Exercise materials below:
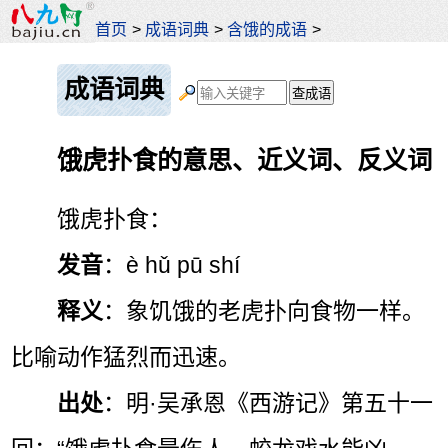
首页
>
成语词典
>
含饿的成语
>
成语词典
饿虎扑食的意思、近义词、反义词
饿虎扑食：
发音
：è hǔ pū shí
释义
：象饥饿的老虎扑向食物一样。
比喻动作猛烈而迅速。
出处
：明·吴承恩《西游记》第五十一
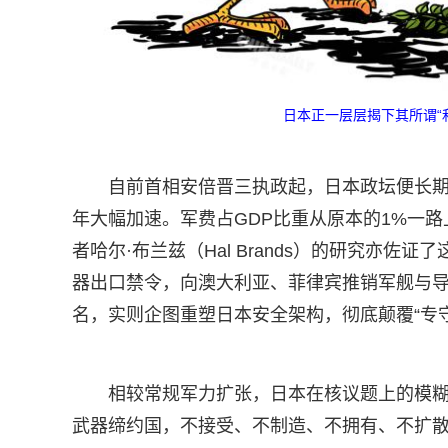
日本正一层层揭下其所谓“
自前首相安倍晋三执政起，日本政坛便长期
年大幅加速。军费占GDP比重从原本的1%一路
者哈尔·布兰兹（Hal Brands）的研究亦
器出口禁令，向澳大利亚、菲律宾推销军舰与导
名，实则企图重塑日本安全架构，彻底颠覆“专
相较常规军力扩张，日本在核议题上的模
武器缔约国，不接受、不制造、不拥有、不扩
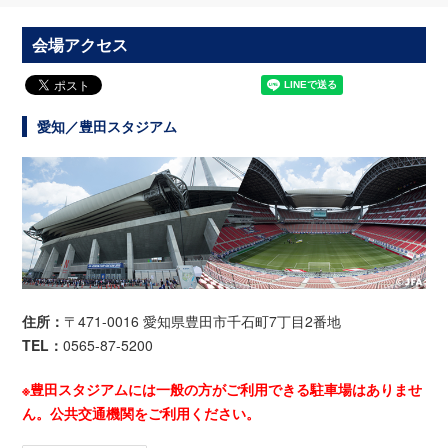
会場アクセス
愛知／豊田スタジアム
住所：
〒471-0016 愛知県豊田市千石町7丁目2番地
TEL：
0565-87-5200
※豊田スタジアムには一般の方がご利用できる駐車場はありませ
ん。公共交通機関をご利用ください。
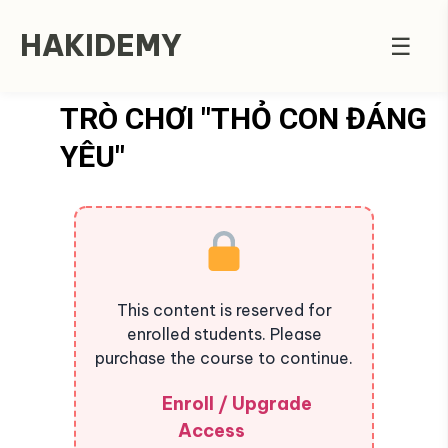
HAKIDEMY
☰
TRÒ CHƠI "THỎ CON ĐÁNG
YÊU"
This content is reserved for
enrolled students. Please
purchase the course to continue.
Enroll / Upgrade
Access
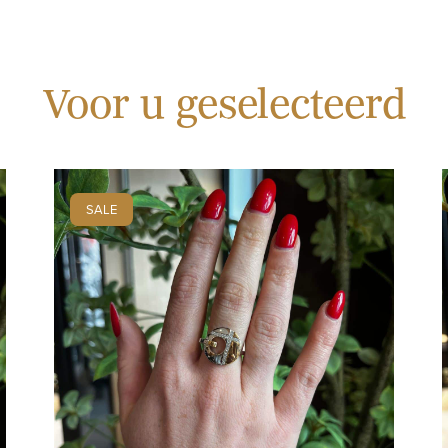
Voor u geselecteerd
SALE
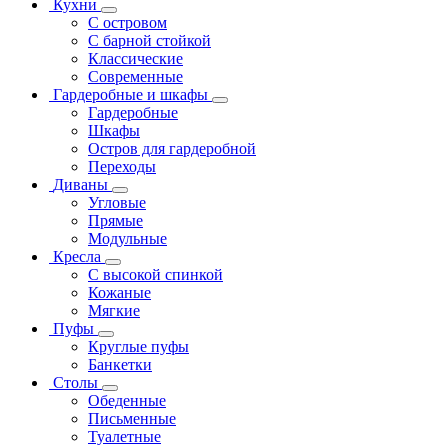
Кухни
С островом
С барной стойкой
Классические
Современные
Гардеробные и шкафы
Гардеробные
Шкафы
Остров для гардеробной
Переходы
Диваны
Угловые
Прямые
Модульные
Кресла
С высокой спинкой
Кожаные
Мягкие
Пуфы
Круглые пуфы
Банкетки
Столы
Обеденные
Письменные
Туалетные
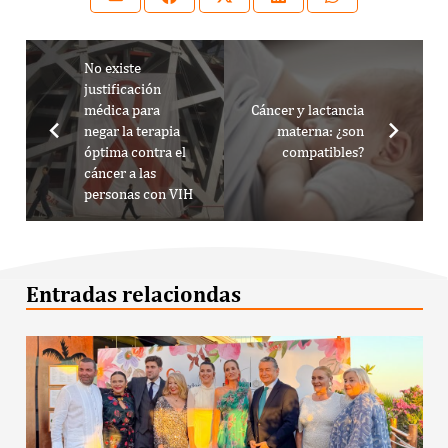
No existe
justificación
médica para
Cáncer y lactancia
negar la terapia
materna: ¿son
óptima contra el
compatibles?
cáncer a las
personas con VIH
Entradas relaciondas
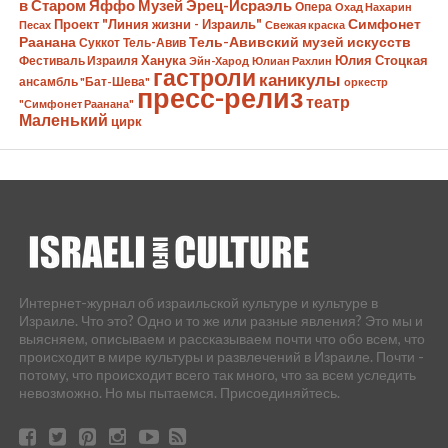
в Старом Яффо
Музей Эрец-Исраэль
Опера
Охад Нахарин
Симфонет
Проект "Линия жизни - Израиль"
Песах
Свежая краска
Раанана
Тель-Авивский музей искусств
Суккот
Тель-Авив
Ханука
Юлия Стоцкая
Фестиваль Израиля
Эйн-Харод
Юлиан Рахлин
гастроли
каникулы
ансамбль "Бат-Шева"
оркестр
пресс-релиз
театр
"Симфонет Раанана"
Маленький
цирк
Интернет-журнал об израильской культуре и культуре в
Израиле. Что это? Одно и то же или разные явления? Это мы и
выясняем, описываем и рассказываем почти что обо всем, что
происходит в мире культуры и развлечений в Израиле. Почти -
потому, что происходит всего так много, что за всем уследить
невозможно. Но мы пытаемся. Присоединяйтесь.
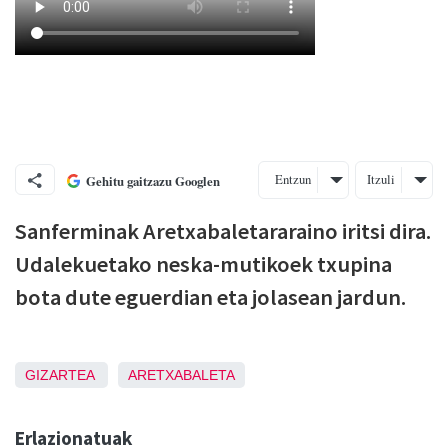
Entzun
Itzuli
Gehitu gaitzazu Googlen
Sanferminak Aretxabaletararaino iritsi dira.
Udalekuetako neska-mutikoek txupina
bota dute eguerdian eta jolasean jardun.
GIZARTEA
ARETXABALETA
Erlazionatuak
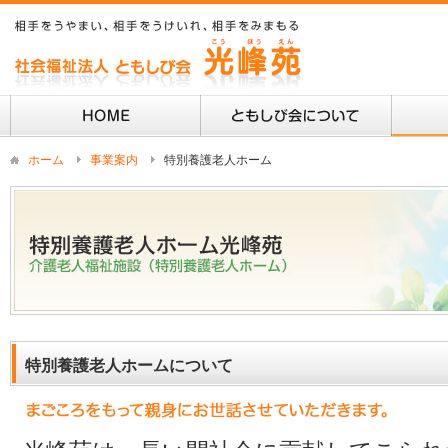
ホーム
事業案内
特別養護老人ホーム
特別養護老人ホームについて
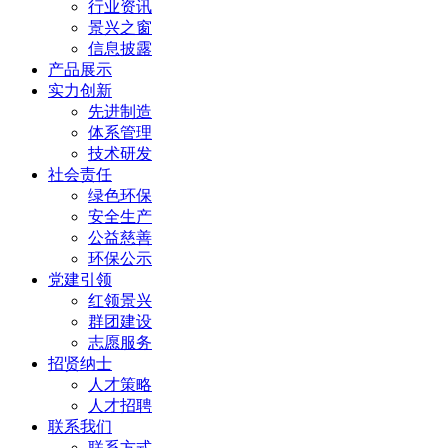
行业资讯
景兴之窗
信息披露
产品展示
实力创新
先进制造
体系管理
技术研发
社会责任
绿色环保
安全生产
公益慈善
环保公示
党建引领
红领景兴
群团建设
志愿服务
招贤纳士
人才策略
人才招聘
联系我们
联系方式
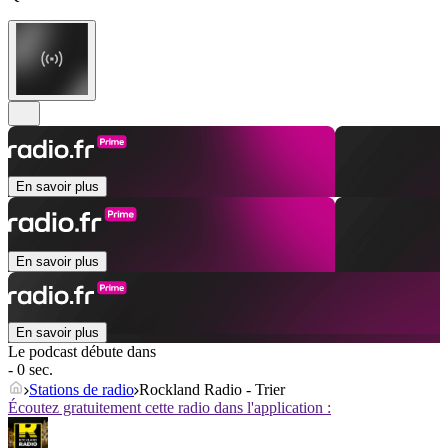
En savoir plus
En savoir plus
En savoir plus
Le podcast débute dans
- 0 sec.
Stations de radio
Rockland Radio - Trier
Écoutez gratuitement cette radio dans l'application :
End of Exercise materials.
**Problem to work on:**
Please count the lines above that hold the string "Тель" and reply with the number alone.

**Task response:**
2